Alumna honors grandmother, a World War II aviatrix
Add one more to the list of Bad Girls: Elaine Harmon, World War II veteran. Her story never went in the history books, but her granddaughter, ERC graduate Erin Miller ’98, hopes to change that.
During World War II, the United States solved a severe shortage of pilots by training female civilians to fly military aircrafts. Harmon was one of the 1,100 women who volunteered for the WASPs, or Women Airforce Service Pilots, serving their country for two years until the program ended in 1944.

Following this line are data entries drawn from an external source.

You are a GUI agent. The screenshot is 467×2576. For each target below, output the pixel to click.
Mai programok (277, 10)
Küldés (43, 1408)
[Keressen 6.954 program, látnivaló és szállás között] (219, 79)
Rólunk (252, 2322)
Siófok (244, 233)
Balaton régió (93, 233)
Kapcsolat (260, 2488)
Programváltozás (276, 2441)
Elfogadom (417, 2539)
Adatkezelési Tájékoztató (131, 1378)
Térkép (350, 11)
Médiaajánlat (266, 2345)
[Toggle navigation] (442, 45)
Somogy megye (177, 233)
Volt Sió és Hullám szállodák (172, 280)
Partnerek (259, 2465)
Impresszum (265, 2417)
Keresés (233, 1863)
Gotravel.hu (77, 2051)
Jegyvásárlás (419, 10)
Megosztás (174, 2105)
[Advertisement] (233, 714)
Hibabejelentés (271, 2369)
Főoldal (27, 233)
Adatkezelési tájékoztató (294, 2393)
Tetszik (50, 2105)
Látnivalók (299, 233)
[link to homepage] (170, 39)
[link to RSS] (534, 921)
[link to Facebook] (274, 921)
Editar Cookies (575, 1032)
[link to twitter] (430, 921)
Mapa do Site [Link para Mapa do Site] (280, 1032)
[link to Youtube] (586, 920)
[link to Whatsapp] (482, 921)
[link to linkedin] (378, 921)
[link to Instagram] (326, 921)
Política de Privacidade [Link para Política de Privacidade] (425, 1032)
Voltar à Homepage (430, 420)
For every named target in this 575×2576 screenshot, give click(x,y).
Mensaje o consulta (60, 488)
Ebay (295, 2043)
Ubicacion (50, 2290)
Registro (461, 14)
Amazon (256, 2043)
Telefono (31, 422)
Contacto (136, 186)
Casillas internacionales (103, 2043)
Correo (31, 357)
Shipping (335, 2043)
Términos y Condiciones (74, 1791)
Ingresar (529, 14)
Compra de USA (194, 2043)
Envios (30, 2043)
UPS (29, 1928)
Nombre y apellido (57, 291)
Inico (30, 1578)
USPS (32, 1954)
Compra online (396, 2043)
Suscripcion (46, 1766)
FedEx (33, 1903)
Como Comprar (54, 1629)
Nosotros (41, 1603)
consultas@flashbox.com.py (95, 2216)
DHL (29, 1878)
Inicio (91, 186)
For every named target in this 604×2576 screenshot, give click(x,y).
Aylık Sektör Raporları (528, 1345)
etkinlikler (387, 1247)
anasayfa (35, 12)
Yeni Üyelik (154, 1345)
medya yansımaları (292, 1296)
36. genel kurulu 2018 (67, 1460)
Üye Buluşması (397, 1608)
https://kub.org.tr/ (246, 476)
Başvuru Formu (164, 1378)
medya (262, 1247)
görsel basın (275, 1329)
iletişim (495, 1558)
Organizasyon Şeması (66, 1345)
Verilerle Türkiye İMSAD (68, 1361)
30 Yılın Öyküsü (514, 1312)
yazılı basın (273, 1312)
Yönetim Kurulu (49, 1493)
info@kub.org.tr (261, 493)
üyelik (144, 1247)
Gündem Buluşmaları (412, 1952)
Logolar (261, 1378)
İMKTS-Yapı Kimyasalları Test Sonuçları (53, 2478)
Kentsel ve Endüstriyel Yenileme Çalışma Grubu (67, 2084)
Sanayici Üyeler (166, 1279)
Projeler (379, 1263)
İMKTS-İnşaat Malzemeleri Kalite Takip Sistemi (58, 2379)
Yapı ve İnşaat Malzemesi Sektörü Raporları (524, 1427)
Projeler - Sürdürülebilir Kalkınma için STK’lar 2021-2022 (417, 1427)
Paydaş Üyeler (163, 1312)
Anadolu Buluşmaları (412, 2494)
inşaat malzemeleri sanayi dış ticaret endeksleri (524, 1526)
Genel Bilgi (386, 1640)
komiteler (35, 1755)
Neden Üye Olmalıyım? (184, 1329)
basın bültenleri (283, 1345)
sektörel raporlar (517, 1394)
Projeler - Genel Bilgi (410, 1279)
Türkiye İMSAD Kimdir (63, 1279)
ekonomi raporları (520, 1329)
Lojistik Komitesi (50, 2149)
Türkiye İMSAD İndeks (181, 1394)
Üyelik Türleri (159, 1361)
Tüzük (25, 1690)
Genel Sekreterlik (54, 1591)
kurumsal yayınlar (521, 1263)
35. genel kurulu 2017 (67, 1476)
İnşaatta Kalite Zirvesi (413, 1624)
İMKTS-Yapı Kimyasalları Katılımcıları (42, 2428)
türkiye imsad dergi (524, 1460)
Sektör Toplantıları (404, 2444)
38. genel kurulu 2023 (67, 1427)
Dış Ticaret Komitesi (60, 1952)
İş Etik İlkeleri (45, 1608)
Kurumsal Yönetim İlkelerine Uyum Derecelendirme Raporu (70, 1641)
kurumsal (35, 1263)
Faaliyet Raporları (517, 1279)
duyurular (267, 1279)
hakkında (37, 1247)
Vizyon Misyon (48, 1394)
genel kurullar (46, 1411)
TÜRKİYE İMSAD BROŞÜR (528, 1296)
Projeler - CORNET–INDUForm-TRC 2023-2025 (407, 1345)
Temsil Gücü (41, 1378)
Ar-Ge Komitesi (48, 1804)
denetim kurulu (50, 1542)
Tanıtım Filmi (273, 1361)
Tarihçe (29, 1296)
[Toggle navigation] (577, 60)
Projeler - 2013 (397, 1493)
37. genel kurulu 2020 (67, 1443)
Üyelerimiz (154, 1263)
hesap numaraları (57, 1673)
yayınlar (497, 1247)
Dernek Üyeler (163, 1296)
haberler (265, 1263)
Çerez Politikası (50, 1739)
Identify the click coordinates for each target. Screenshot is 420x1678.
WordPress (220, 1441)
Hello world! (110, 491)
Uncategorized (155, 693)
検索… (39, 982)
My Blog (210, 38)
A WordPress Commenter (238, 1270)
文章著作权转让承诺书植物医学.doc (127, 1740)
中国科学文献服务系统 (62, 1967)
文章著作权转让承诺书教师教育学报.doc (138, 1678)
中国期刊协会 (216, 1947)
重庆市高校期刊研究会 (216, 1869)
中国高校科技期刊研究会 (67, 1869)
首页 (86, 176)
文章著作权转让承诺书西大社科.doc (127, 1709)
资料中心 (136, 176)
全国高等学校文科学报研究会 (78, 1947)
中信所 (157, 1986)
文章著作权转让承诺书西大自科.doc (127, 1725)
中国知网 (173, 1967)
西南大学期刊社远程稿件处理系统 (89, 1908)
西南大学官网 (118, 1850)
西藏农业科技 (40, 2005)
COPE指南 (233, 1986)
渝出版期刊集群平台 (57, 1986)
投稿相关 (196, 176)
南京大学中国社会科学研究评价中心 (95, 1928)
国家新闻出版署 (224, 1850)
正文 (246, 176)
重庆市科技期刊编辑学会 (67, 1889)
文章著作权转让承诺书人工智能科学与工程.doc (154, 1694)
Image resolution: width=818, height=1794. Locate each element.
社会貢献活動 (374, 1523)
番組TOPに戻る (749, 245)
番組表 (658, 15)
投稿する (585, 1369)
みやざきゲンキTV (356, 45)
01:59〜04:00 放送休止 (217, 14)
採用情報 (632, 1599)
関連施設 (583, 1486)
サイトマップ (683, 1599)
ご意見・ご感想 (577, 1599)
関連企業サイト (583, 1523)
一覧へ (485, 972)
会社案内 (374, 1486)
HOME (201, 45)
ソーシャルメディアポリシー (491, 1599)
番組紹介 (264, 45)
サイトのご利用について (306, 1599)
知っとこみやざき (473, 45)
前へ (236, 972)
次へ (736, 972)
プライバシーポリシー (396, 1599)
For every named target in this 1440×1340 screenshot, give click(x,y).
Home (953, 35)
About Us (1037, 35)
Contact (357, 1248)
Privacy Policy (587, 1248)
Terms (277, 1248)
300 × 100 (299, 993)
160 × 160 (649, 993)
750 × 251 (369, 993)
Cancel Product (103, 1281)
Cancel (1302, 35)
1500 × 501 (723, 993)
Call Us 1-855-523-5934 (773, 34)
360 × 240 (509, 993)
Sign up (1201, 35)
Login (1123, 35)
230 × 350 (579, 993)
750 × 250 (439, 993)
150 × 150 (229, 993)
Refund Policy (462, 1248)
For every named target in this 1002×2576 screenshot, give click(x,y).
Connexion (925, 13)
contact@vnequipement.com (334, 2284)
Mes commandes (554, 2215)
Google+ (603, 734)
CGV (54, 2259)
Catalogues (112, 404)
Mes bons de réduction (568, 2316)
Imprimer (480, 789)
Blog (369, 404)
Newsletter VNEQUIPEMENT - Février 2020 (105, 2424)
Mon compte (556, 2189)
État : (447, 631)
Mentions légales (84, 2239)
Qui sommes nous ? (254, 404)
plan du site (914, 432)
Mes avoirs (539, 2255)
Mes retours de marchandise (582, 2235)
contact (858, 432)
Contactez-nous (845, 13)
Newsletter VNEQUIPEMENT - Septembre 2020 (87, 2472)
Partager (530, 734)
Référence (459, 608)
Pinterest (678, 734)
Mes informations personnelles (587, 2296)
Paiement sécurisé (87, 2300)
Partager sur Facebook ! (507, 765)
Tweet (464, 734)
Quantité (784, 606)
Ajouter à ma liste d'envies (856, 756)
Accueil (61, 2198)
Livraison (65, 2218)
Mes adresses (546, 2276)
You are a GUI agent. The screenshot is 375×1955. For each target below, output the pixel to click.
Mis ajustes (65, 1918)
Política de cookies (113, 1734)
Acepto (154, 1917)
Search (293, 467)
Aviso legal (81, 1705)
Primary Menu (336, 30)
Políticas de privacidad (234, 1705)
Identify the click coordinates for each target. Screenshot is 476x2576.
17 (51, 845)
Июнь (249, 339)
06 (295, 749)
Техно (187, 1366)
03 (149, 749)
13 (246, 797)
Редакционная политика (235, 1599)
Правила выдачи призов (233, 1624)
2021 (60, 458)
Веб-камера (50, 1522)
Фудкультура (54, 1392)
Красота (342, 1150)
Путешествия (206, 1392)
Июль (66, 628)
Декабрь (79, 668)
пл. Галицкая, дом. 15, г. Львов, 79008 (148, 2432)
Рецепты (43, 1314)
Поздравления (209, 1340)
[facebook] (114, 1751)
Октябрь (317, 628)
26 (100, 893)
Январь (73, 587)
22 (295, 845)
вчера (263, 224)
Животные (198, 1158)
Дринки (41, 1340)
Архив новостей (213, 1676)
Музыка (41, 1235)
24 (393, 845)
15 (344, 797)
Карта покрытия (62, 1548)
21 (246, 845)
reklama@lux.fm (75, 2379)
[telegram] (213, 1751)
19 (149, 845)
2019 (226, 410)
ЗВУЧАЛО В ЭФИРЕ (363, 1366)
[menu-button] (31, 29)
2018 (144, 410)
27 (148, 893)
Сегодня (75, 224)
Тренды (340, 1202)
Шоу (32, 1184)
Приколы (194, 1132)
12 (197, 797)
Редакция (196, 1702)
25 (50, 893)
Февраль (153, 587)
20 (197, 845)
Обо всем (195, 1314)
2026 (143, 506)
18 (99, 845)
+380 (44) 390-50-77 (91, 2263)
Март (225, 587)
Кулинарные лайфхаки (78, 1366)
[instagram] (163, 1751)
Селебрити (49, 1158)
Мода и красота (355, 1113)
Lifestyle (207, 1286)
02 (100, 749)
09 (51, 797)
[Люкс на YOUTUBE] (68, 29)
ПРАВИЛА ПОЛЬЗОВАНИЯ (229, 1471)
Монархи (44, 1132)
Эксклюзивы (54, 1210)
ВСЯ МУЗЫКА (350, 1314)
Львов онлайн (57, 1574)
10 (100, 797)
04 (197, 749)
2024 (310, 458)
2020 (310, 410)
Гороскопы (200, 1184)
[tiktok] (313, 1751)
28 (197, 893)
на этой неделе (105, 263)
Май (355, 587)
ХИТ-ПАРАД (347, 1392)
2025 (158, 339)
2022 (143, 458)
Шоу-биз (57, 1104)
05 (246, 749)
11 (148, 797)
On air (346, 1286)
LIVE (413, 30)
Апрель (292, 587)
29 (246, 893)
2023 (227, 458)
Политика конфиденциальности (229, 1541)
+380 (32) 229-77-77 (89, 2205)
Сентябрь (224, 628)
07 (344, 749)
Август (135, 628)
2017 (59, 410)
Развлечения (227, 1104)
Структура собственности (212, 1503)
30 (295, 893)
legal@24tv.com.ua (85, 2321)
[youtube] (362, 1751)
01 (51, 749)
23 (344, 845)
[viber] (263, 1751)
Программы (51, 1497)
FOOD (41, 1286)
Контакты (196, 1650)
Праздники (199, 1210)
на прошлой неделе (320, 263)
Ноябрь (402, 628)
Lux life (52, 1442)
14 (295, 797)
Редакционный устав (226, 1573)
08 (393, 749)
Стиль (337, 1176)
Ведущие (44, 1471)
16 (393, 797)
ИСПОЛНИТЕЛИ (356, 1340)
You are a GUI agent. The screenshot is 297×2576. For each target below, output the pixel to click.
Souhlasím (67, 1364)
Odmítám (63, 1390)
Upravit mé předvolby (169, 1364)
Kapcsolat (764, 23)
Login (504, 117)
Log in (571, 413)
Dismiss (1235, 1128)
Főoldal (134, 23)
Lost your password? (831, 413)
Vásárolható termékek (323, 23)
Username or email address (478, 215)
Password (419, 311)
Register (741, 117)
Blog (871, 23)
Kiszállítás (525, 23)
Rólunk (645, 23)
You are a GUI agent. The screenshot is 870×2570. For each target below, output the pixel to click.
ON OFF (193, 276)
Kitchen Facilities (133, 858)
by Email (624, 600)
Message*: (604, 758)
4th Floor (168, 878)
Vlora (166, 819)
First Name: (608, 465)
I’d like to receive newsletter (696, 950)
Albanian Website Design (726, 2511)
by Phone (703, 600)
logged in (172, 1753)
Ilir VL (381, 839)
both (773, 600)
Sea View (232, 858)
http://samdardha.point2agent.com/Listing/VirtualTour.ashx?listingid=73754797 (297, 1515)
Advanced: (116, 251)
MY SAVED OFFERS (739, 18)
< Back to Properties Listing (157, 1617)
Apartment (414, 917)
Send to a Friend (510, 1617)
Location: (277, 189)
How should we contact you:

“They were told not to publicize what they had done, and they went home and raised families,” explains Miller. Initially, the WASPs had to fight for military recognition, only earning veteran status and retirement benefits in 1977. Their eligibility to be buried in Arlington National Cemetery was revoked in 2015, a month before Harmon’s passing. That struck a nerve with Miller.
The family launched a grassroots campaign and petition that gained over 178,000 supporters and mass media attention. In May 2016, the law was signed ensuring that Miller’s grandmother, and all other WASPs, can be buried at Arlington. Harmon was laid to rest alongside fellow veterans this past September.
“My grandmother was passionate about the legacy of the WASPs and hoped the next generation would learn about these women,” says Miller. In this spirit, Miller is working on a book, Final Flight, Final Fight, to share the history of the WASPs, the story of her grandmother, and the fight to ensure equal recognition.